Quickly I made two marks on the running board and shoved the key back on top of the tire. Then we ran as fast as we could, away from the truck, up the block, around the corner, to sit on the curb in front of Patches’ apartment and eat the pops.

The sweetness was on my tongue and in my throat, but somehow it didn't taste right. Then, a few minutes after we'd finished, Arnold the Spy walked by. I wished I had never taken the pop.

I'd pay him back the minute I got my allowance.

Chapter Nine

Patches and I were making up a code. One knock for
A,
two knocks for
B,
all the way through the alphabet. It took forever to get two words out.

It was the middle of the afternoon; I was hot as a biscuit leaning against the wall in that bedroom. And then suddenly, in my ear, Patches shouted, “Gotta go now. Have to buy school shoes. My mom says they're on sale.”

“But it's just the beginning of summer,” I yelled back. And then I realized: I could actually hear her, even though the noise was muffled. It was a bit of a disappointment after all that knocking.

From the kitchen, Mom called me in a loud whisper.

“Meggie? People are trying to sleep after working on the night shift.”

I took myself out on the stoop, seeing a million people walking back and forth, but no Harlan, then had to watch a column of ants carrying crumbs from one spot to another because there wasn't one thing in the world to do. If Grandpa had been there we would have done something, I knew that, even though I couldn't imagine what it would have been.
“The thing is to do
something,
Margaret
. Carpe diem.

I tried to remember what that meant. Seize the day, was it? Grandpa always said that.

The ants weren't carrying crumbs; they were dragging a dead Japanese beetle around. I wondered if they were going to eat it or bury it.

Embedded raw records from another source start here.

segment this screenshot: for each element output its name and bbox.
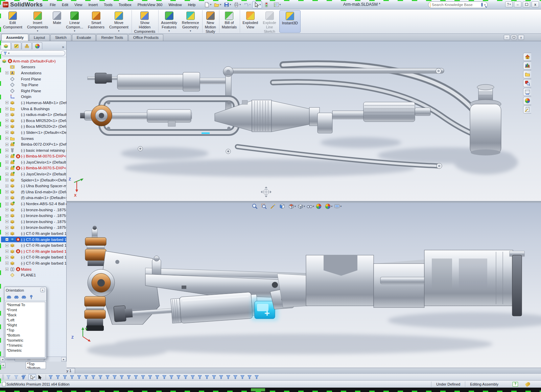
- expand-icon[interactable]: +: [5, 119, 8, 122]
- filter-dropdown-icon[interactable]: ▾: [8, 52, 9, 55]
- mate-button[interactable]: Mate ▾: [50, 10, 64, 33]
- dropdown-caret-icon[interactable]: ▾: [190, 30, 191, 32]
- new-document-button[interactable]: ▾: [203, 1, 212, 8]
- dropdown-caret-icon[interactable]: ▾: [295, 205, 296, 208]
- display-style-button[interactable]: ▾: [297, 203, 306, 210]
- tree-item[interactable]: + Screws: [1, 136, 66, 142]
- expand-icon[interactable]: +: [5, 125, 8, 128]
- restore-button[interactable]: [523, 1, 530, 7]
- selection-filter-icon[interactable]: [218, 374, 224, 380]
- expand-icon[interactable]: +: [5, 101, 8, 104]
- linear-component-pattern-button[interactable]: Linear Compon... ▾: [64, 10, 86, 33]
- help-button[interactable]: ?▾: [505, 1, 513, 7]
- edit-appearance-button[interactable]: ▾: [315, 203, 324, 210]
- expand-icon[interactable]: +: [5, 256, 8, 259]
- search-icon[interactable]: [481, 3, 483, 7]
- expand-icon[interactable]: +: [5, 196, 8, 199]
- tree-item[interactable]: + (-) Nordex-ABS-S2-4 Ball end: [1, 201, 66, 207]
- tree-item[interactable]: + (-) JaysClevis<1> (Default<Di: [1, 159, 66, 165]
- command-tab[interactable]: Assembly: [1, 34, 28, 41]
- assembly-features-button[interactable]: Assembly Features ▾: [158, 10, 180, 33]
- selection-filter-icon[interactable]: [83, 374, 89, 380]
- tree-item[interactable]: + (-) CT-0 Rt-angle barbed 10-3: [1, 254, 66, 261]
- tree-item[interactable]: + (-) Boca MR2520<2> (Default<: [1, 124, 66, 130]
- tree-item[interactable]: + (-) CT-0 Rt-angle barbed 10-3: [1, 230, 66, 237]
- command-tab[interactable]: Sketch: [50, 34, 71, 41]
- tag-icon[interactable]: [525, 381, 531, 387]
- expand-icon[interactable]: +: [5, 238, 8, 241]
- tree-item[interactable]: + (-) Bimba-M-0070.5-DXP<: [1, 165, 66, 171]
- select-button[interactable]: ▾: [252, 1, 262, 8]
- dropdown-caret-icon[interactable]: ▾: [220, 3, 221, 6]
- bottom-viewport[interactable]: Y Z: [67, 203, 541, 368]
- menu-item[interactable]: Help: [185, 1, 199, 8]
- appearances-scenes-tab[interactable]: [523, 97, 531, 105]
- selection-filter-icon[interactable]: [175, 374, 182, 380]
- solidworks-resources-tab[interactable]: [523, 53, 531, 61]
- minimize-button[interactable]: –: [514, 1, 521, 7]
- view-palette-tab[interactable]: [523, 88, 531, 96]
- menu-item[interactable]: PhotoView 360: [135, 1, 166, 8]
- selection-filter-icon[interactable]: [211, 374, 217, 380]
- selection-filter-icon[interactable]: [55, 374, 61, 380]
- tree-item[interactable]: + (-) Boca MR2520<1> (Default<: [1, 118, 66, 124]
- expand-icon[interactable]: +: [5, 214, 8, 217]
- pin-button[interactable]: [29, 295, 34, 299]
- menu-item[interactable]: Tools: [101, 1, 116, 8]
- view-list-nav-icon[interactable]: ◂: [1, 363, 5, 368]
- expand-icon[interactable]: +: [5, 149, 8, 152]
- expand-icon[interactable]: +: [5, 113, 8, 116]
- command-tab[interactable]: Render Tools: [96, 34, 128, 41]
- dropdown-caret-icon[interactable]: ▾: [168, 30, 170, 32]
- show-hidden-components-button[interactable]: Show Hidden Components ▾: [132, 10, 158, 33]
- previous-view-button[interactable]: ▾: [269, 203, 278, 210]
- design-library-tab[interactable]: [523, 62, 531, 70]
- solidworks-search-tab[interactable]: [523, 79, 531, 87]
- tree-item[interactable]: + (f) Ulna End-mab<3> (Default: [1, 189, 66, 195]
- zoom-to-fit-button[interactable]: ▾: [251, 203, 260, 210]
- tree-item[interactable]: + Mates: [1, 266, 66, 272]
- quick-tips-help-button[interactable]: ?: [513, 382, 518, 387]
- orientation-title-bar[interactable]: Orientation x: [4, 287, 46, 293]
- selection-filter-icon[interactable]: [168, 374, 174, 380]
- selection-filter-icon[interactable]: [190, 374, 196, 380]
- selection-filter-icon[interactable]: [133, 374, 139, 380]
- orientation-view-item[interactable]: *Left: [7, 318, 45, 323]
- open-document-button[interactable]: ▾: [213, 1, 222, 8]
- dropdown-caret-icon[interactable]: ▾: [74, 30, 75, 32]
- tree-item[interactable]: + (f) ulna-mab<1> (Default<<D: [1, 195, 66, 201]
- dropdown-caret-icon[interactable]: ▾: [304, 205, 305, 208]
- menu-item[interactable]: Edit: [59, 1, 71, 8]
- doc-restore-button[interactable]: [511, 35, 517, 40]
- view-orientation-button[interactable]: ▾: [288, 203, 297, 210]
- toolbar-grip[interactable]: [2, 375, 4, 379]
- tree-item[interactable]: + (-) bronze-bushing - .1875<4>: [1, 207, 66, 213]
- expand-icon[interactable]: +: [5, 232, 8, 235]
- dropdown-caret-icon[interactable]: ▾: [249, 3, 251, 6]
- options-button[interactable]: ▾: [273, 1, 282, 8]
- close-button[interactable]: x: [532, 1, 539, 7]
- expand-icon[interactable]: +: [5, 167, 8, 170]
- orientation-close-icon[interactable]: x: [40, 288, 45, 292]
- doc-minimize-button[interactable]: –: [504, 35, 510, 40]
- menu-item[interactable]: Window: [166, 1, 185, 8]
- reset-standard-views-button[interactable]: [21, 295, 26, 299]
- move-component-button[interactable]: Move Component ▾: [107, 10, 131, 33]
- command-tab[interactable]: Layout: [29, 34, 50, 41]
- dropdown-caret-icon[interactable]: ▾: [239, 3, 241, 6]
- tree-item[interactable]: + (-) Slider<1> (Default<<Defau: [1, 129, 66, 136]
- dropdown-caret-icon[interactable]: ▾: [331, 205, 332, 208]
- tree-root-item[interactable]: Arm-mab (Default<Full>): [1, 58, 66, 64]
- custom-properties-tab[interactable]: [523, 105, 531, 114]
- instant3d-button[interactable]: Instant3D ▾: [279, 10, 301, 33]
- tree-item[interactable]: + (-) bronze-bushing - .1875<5>: [1, 213, 66, 219]
- view-settings-button[interactable]: ▾: [333, 203, 342, 210]
- expand-icon[interactable]: +: [5, 202, 8, 205]
- dropdown-caret-icon[interactable]: ▾: [37, 30, 38, 32]
- selection-filter-icon[interactable]: [112, 374, 118, 380]
- expand-icon[interactable]: +: [5, 131, 8, 134]
- search-input[interactable]: [432, 3, 480, 7]
- section-view-button[interactable]: ▾: [279, 203, 287, 210]
- tree-item[interactable]: + Front Plane: [1, 76, 66, 82]
- dropdown-caret-icon[interactable]: ▾: [313, 205, 314, 208]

On the other side of me, the door banged open. Ronnelle came down the steps, Lulu straddling her hip, sucking her thumb.

“Ah, the flood girl.” Ronnelle came to a stop. “What are you doing?” Before I could answer, she snapped her fingers “Meggie, right?”

I nodded.

“You're doing nothing,” she said. “Come to the movies with us. It's air-cooled. Perfect for today.”

Lulu raised her hand. “Honey-doke,” she said, smiling at me with crooked white teeth.

“If we're lucky we'll be the only ones in the movie this early,” Ronnelle said. “Lulu can crawl up and down the aisle
playing hi-ho Silver, and I can watch Abbott and Costello in peace for two minutes.” She shook her head, yawning. “I work at night, and a woman a few doors down babysits while I'm gone. There's not much sleep for me.”

I stood up, waving at Lulu. Why not go to the movie? I thought.
Carpe diem
. I pushed open the kitchen door with one hand. Mom was fiddling around with stuff on the counter. “How about I go to the movies?”

Mom glanced over her shoulder, her mouth open, looking uneasy.

“Not alone,” I said quickly, “with Ronnelle.
Carpe diem
.” “You sound like Grandpa.” She smiled, reached over to the table for her tan change purse, and snapped it open. “Pay your own way.”

Outside we went down one block and up the next, all of them identical. If you ever got lost, you'd really be in trouble, I thought.

“We have to hurry,” Ronnelle said, lugging Lulu on one hip as Lulu leaned back to look at the cement, the street, and a sparrow winging overhead.

It was a relief to reach the movie, dark and cool, to sit halfway down with cups of hot popcorn—a thousand times better than sitting on the stoop watching ants hold a funeral service for a beetle.

“Ah,” Ronnelle said, putting Lulu on the floor. “My husband Michael loves the movies. He laughs and laughs.”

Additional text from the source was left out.